Teniers Square

By Lynne Robinson Lawrence

         A lone US Army jeep threads its way through congested streets near the train station; a British convoy, headed toward the harbor, is clogging traffic. Schoolchildren, their woolen jackets and caps painting splashes of color against dingy granite buildings, are dashing home for lunch. Except for their darting colors, the city appears to have been brushed with a dark gray wash. Even the bright yellow armbands have disappeared because all the Jews are gone, although no one speaks of it openly. There are no new buildings, nothing broken has been repaired, no new clothes bought or sewn since the beginning of the Nazi occupation. But the children no longer complain about their clothes – everyone looks the same, and any coat at all is a comfort in an unheated classroom.
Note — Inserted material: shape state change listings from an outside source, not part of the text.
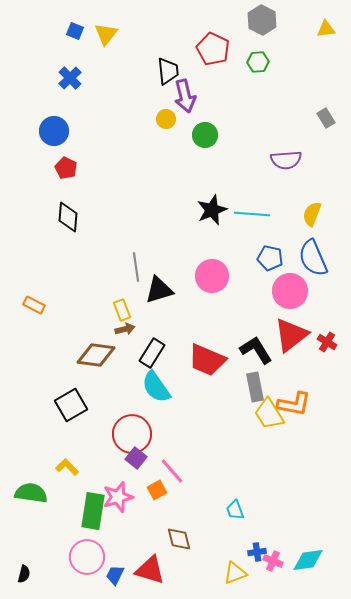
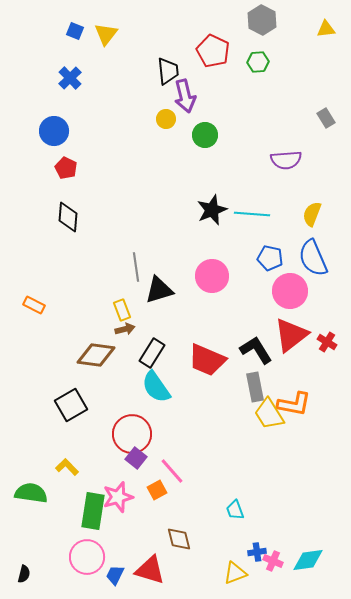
red pentagon at (213, 49): moved 2 px down
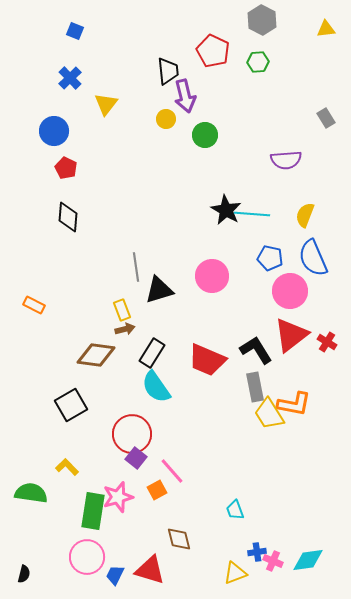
yellow triangle at (106, 34): moved 70 px down
black star at (212, 210): moved 14 px right; rotated 20 degrees counterclockwise
yellow semicircle at (312, 214): moved 7 px left, 1 px down
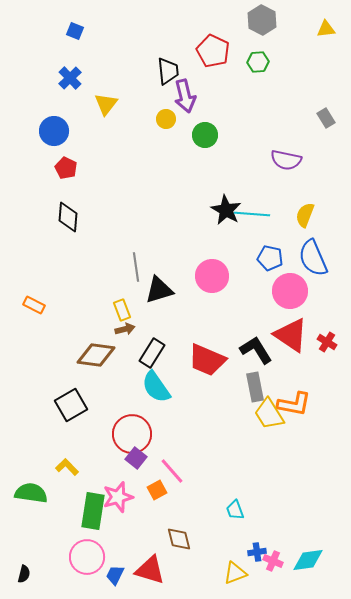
purple semicircle at (286, 160): rotated 16 degrees clockwise
red triangle at (291, 335): rotated 48 degrees counterclockwise
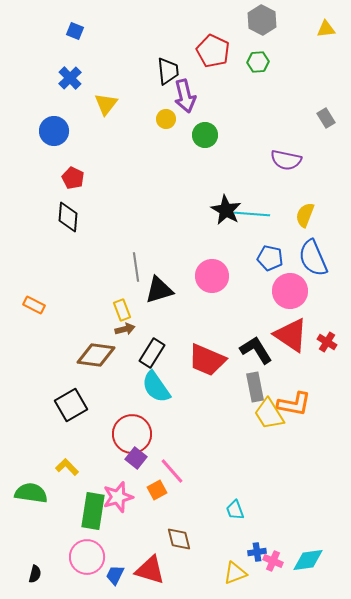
red pentagon at (66, 168): moved 7 px right, 10 px down
black semicircle at (24, 574): moved 11 px right
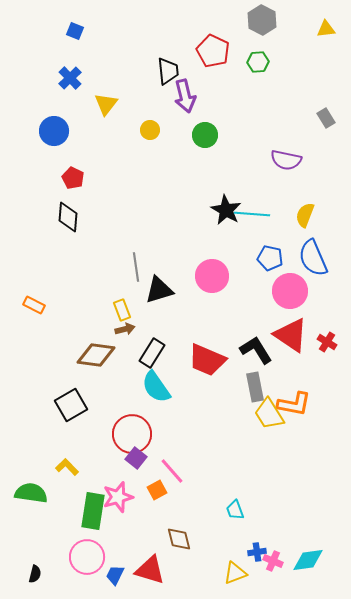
yellow circle at (166, 119): moved 16 px left, 11 px down
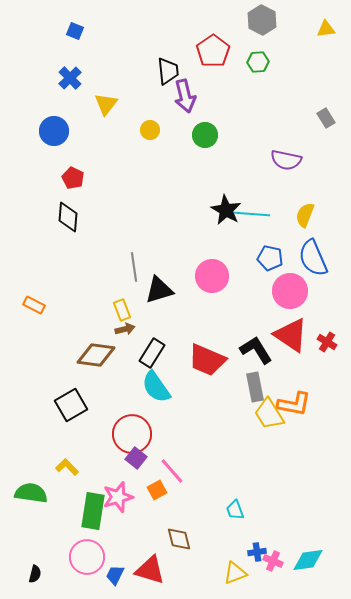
red pentagon at (213, 51): rotated 12 degrees clockwise
gray line at (136, 267): moved 2 px left
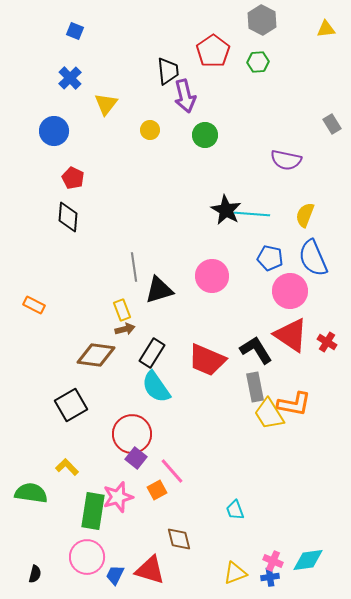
gray rectangle at (326, 118): moved 6 px right, 6 px down
blue cross at (257, 552): moved 13 px right, 25 px down
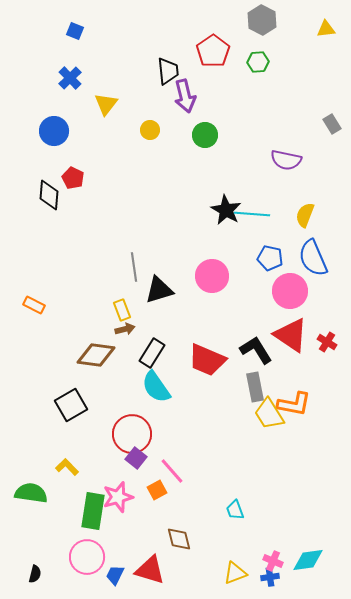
black diamond at (68, 217): moved 19 px left, 22 px up
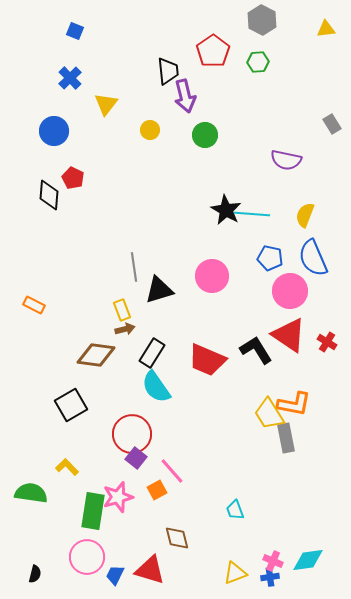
red triangle at (291, 335): moved 2 px left
gray rectangle at (255, 387): moved 31 px right, 51 px down
brown diamond at (179, 539): moved 2 px left, 1 px up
        Snatches of conversation in guttural Flemish – news of the German retreat, which shops still have something to sell, which family has suffered the latest loss, who has simply disappeared – neighborhood gossip, as though this were just any city, on any cloudy winter day. But this is Antwerp. It is late November of 1944, and the city is just beginning to hope. It was captured by the British on September 5th but two months later Allied troops are still endeavoring to dislodge German forces from a peninsula in the Netherlands where they continue to attack the city with V-2 rockets.

        Teniers Square is the heart of the city, formed by the intersection of two broad tree-lined avenues, de Keyserlei and Frankrijklei. By American standards, the square is vast, its faded elegance evident in its ornate architecture, like a grande dame atrophied by some wasting disease. It was once a very different place, and, God willing say the old men on the street corner, it will be again – a place of abundance, fruit vendors and corner butcher shops, old men dozing in the sun, mischievous boys playing marbles against corner walls. The grand old Weber Hotel that stood on the east side of the square once filled its rooms; the Rex Cinema, three doors up towards the train station, showed current American films. The city had color and life and culture. Then Nazi rule snuffed out that vitality, the shops were closed and the Weber stood empty and run down. But now in the early winter of 1944, with the return of friendly troops, people begin to hope that the worst of it might be over by Christmas.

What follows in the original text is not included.